腐蚀测试:将“钦钢”与精铁片,一同浸入她事先调配的、模拟汗液和潮湿泥沼环境的腐蚀性盐水中。一个时辰后取出,精铁片已锈迹斑斑,而“钦钢”片只是表面略有暗沉,无锈蚀。
骤冷骤热测试:将烧红的“钦钢”与精铁片,迅速投入冰水混合物中。精铁片在剧烈的热应力下“咔”地一声出现裂纹,而“钦钢”片只是微微变形,完好无损!
这三项加试,彻底震撼了全场!尤其是最后一项,不少老工匠出身的军官都清楚,这是检验金属韧性和稳定性的严苛手段,“钦钢”的表现,堪称奇迹!
“好!好一个‘钦钢’!” 王尚书抚掌大笑,看向沈清欢的目光充满了激赏,“沈侍郎,你今日可是给老夫,也给京营的弟兄们,开了眼界了!此等神铁,若能量产装备我军,何愁边疆不固?你之前所提合作建厂之事,本官准了!具体章程,稍后细谈!”
“多谢尚书大人!” 沈清欢心中一块大石落地,躬身行礼。
“且慢!” 突然,观礼席上,一个阴柔的声音响起。众人望去,竟是三皇子不知何时来了,正缓缓起身,脸上带着惯常的温和笑容,眼神却有些冷。“王尚书,沈侍郎,这‘钦钢’确是犀利。不过,本皇子有一事不明,还想请教沈侍郎。”
来了。沈清欢心中一凛,面色不变:“殿下请讲。”
“听闻此‘钦钢’炼制,需用到一种闽南独有的‘黑石’矿料,且工艺极其复杂,成品率低下,造价高昂。” 三皇子慢条斯理道,“如此算来,纵然性能卓越,然其成本,怕是寻常军械的十倍不止吧?我朝虽有四海,然军费开支亦有定数。若以此‘钦钢’全面换装,恐怕倾尽国库,也难装备一卫之师。届时,是强了一小撮,还是弱了全军?沈侍郎可曾算过这笔经济账?”

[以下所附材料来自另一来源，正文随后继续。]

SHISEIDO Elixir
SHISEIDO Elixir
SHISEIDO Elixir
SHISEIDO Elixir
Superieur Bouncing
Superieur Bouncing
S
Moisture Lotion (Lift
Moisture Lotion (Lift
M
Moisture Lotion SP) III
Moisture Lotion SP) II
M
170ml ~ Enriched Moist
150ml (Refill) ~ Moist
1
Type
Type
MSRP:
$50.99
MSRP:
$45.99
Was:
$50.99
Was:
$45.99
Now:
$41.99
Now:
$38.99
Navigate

这话极为刁钻,从技术肯定转向了现实的经济可行性攻击,正中“钦钢”目前最大的软肋——成本。校场顿时安静下来,将领们也从兴奋中冷静,看向沈清欢。是啊,东西是好,可如果贵得用不起,那也只是镜花水月。
王尚书也微微皱眉,看向沈清欢。
沈清欢暗吸一口气,知道最关键的时刻到了。她迎上三皇子的目光,清晰答道:“回殿下,您所言成本问题,确是实情。‘钦钢’初制,工艺未臻完善,矿石难得,成品率低,故目前成本畸高。”
三皇子嘴角微翘,露出“果然如此”的神情。
“然,”沈清欢话锋一转,声音提高,“下官今日所呈,乃‘钦钢’之性能极限,证明此路可通,此物可用。而非量产之平价品。与军方合作建厂,首要目的,便是集中力量,攻克量产工艺,降低成本的难关!”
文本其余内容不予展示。